Dataset entries
* * *

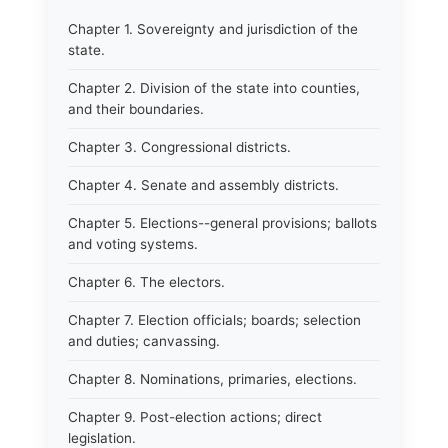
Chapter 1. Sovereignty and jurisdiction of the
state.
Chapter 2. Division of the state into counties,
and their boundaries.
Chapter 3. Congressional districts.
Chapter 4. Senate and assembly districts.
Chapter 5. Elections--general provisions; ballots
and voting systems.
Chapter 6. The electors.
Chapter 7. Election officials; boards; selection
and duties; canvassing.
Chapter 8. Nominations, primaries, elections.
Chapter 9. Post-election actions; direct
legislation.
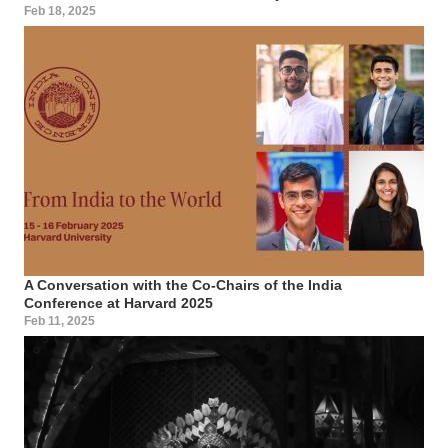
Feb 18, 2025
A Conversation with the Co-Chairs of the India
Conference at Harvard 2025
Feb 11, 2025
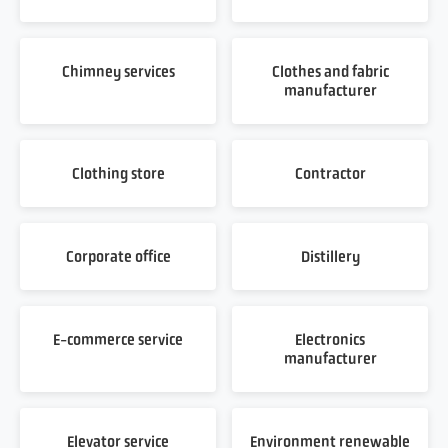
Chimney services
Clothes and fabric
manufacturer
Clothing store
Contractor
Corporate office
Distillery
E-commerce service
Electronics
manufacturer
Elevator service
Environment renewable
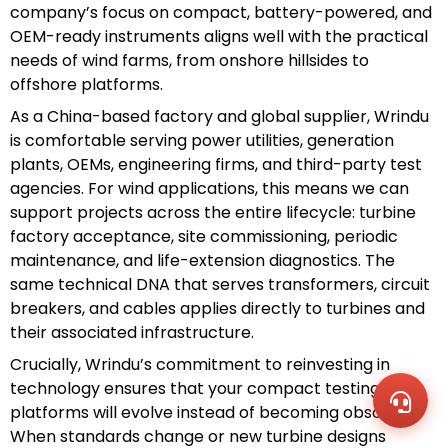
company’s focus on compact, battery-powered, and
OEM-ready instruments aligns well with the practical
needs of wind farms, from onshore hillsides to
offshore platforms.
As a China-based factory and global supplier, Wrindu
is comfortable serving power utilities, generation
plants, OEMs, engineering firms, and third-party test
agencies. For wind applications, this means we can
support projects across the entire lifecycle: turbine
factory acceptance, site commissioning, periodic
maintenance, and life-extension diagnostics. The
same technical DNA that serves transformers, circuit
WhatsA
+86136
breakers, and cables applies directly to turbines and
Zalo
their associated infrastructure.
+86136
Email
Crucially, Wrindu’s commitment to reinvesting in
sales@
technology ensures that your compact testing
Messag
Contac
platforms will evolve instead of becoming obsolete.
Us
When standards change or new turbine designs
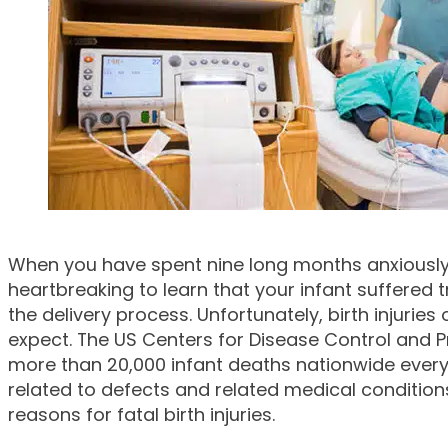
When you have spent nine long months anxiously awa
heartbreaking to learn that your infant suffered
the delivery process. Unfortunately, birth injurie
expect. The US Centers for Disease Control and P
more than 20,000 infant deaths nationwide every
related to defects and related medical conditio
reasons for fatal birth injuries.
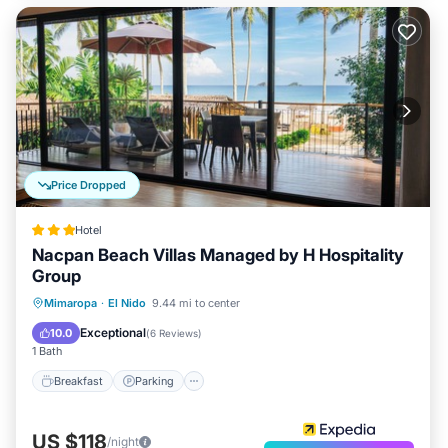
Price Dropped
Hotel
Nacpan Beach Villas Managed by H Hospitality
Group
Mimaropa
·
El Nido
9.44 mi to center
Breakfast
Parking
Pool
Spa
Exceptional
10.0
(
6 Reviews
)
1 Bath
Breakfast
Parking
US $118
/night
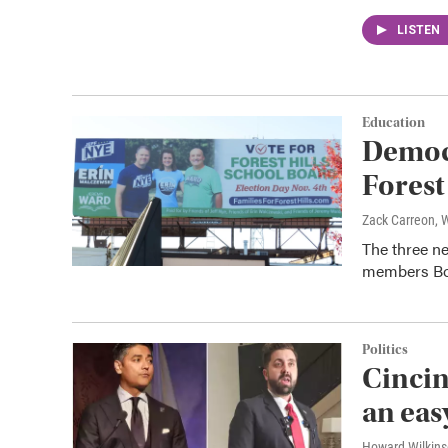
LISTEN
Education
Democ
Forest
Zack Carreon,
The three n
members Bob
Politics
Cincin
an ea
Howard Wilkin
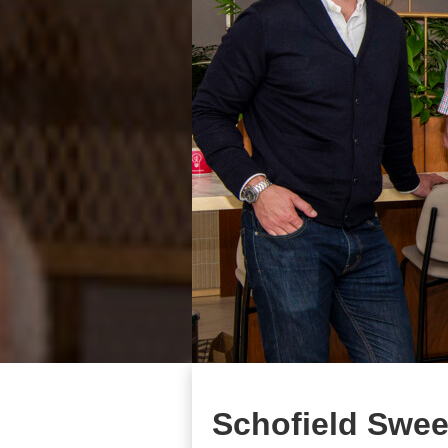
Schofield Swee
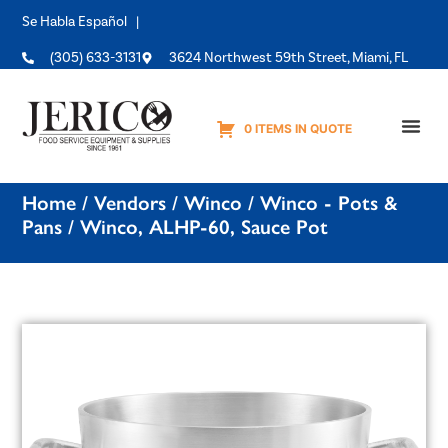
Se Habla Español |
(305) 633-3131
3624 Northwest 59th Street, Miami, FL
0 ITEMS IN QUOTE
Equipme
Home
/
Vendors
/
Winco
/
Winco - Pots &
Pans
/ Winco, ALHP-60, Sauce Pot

* * *

WORK REQUEST:
Where does the word "compact" appear in the records? Copy every line that holds it.

SOLUTION BELOW:
company’s focus on compact, battery-powered, and
technology ensures that your compact testing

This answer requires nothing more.